Nous sommes la seule région qui aura, en décembre, consommé 100 millions d'euros dans son fonds Résilience. Nous sommes la seule région qui aura réussi, grâce à nos acteurs de l'Économie sociale et solidaire (ESS), à apporter cette aide conjointe.

L'Île-de-France est un mille-feuille. Mais au-delà de la bureaucratie et de la complexité, il y a l'intelligence des personnes qui dirigent les collectivités et qui sont, au-delà de toutes les convictions partisanes, d'abord des serviteurs de l'intérêt général. Je tiens à remercier à la fois la métropole et la ville d'avoir participé à cette aventure si bénéfique. Nous dénombrons 6 000 entreprises qui auront bénéficié de ce fonds.

Ma focale est plus large. Il y a trois ans, nous avons connu le mouvement des Gilets jaunes. Ce mouvement est né en Île-de-France. Personne ne le sait : tout le monde pense que c'est un mouvement qui est d'abord né dans les territoires. Pourtant, le mouvement des Gilets jaunes est né en Seine-et-Marne, avec M. Drouet, souvent vu à la télévision, et Mme Ludowski, souvent vue à la télévision également. Ce mouvement est né à 45 kilomètres de Paris, car il n'y a pas de pire relégation que d'habiter à 20 kilomètres d'une métropole prospère, hyper-riche et de regarder de loin cette métropole en se disant que chez soi, on n'a pas de médecins, de services publics, de transports qui fonctionnent, etc.

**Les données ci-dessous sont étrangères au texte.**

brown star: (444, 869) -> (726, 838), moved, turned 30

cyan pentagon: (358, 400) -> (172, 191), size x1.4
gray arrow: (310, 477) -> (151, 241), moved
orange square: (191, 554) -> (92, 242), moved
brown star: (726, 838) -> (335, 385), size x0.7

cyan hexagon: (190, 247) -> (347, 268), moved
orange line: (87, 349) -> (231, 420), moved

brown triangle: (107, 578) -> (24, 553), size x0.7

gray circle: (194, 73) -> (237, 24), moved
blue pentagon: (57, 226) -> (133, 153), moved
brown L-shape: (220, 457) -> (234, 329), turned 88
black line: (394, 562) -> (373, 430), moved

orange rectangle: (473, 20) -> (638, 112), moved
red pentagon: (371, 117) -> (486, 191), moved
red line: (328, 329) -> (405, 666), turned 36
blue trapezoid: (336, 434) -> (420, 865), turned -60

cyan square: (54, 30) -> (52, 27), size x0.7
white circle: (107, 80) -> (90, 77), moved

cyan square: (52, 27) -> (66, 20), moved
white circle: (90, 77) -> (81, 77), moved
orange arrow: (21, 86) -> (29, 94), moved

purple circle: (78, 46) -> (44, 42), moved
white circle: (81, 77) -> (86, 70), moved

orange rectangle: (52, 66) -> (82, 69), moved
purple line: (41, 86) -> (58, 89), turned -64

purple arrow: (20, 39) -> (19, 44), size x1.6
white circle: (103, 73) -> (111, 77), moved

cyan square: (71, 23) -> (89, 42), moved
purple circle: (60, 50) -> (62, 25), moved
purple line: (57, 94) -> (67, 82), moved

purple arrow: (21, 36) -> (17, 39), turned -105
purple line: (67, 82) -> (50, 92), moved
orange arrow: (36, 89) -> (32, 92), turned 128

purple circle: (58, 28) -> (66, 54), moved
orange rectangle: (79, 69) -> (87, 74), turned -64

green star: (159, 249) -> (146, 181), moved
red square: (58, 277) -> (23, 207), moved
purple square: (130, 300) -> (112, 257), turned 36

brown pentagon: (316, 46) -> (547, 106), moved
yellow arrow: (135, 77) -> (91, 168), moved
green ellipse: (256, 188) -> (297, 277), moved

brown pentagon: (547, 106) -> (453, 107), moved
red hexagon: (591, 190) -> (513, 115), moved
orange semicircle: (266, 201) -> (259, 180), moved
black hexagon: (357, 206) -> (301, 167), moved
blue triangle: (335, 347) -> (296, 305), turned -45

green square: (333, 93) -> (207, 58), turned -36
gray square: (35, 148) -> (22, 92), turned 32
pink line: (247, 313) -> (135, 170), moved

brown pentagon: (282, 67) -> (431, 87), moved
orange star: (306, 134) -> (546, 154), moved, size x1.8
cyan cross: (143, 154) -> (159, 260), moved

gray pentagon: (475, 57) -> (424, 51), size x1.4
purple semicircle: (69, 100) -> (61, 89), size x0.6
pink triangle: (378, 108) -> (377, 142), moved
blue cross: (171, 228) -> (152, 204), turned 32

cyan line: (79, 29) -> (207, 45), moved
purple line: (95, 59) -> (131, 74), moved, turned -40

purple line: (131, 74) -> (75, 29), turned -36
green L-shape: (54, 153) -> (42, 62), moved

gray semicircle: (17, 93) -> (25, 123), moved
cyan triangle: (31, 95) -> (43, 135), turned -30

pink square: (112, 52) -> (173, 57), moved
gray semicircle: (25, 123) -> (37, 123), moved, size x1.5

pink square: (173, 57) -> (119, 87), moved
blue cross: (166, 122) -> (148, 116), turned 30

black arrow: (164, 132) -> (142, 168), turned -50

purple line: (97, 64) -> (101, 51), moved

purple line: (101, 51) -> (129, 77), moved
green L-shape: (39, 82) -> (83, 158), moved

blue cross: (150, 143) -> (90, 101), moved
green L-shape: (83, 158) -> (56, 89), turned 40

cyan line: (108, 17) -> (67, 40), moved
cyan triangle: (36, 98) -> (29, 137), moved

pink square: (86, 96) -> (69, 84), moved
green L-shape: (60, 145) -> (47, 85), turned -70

Il me semble qu'aujourd'hui, le sujet est effectivement celui de l'aménagement du territoire. Vous avez peut-être vu que les extrêmes se sont saisis de cette question. Les extrêmes portent un projet de démétropolisation. Il faut donc que l'on soit très vigilants.

À mes yeux, le grand sujet politique que doit traiter le Sénat est celui de l'équilibre des territoires. Ce sujet est celui d'un équilibre territorial qui doit harmoniser à la fois cette dynamique exceptionnellement porteuse économiquement des centres-villes, des centres urbains et l'aménagement de ces territoires ruraux péri-urbains ou ruraux profonds, qui sont aux portes. Aujourd'hui, on vit mieux à Chartres, à Orléans ou à Amiens qu'on ne vit en Seine-et-Marne, en Île-de-France.

Dans la grande couronne de l'Île-de-France, on dénombre cinq millions d'habitants. Pour ces habitants, la métropole est un nouveau périphérique, une nouvelle fracture. Pour eux, il y a ceux qui sont dedans et ceux qui sont dehors. Ces cinq millions de personnes pensent que la métropole les exclut et qu'elle complexifie.

Aujourd'hui, on parle beaucoup de la pollution et de la question écologique. L'Île-de-France est une région à la fois très urbaine et très rurale. Dans une vision d'un monde de demain, il faut que l'on recouse les fractures entre cet urbain et ce rural.

Nous allons installer la fibre sur l'ensemble de l'Île-de-France d'ici 2023. Tout le monde aura accès au très haut débit, il y aura du télétravail.

Avec la crise sanitaire, je vois des habitants quitter Paris, la petite couronne et la zone hyperdense pour chercher un pavillon et un peu d'espace vert. Aujourd'hui, il existe un petit exode à l'intérieur de la région vers ces zones rurales. Il y aura de plus en plus de lien entre cette ruralité péri-urbaine et ce centre hyperdense. Il y aura de plus en plus de gens qui travailleront dans l'un et qui habiteront dans l'autre.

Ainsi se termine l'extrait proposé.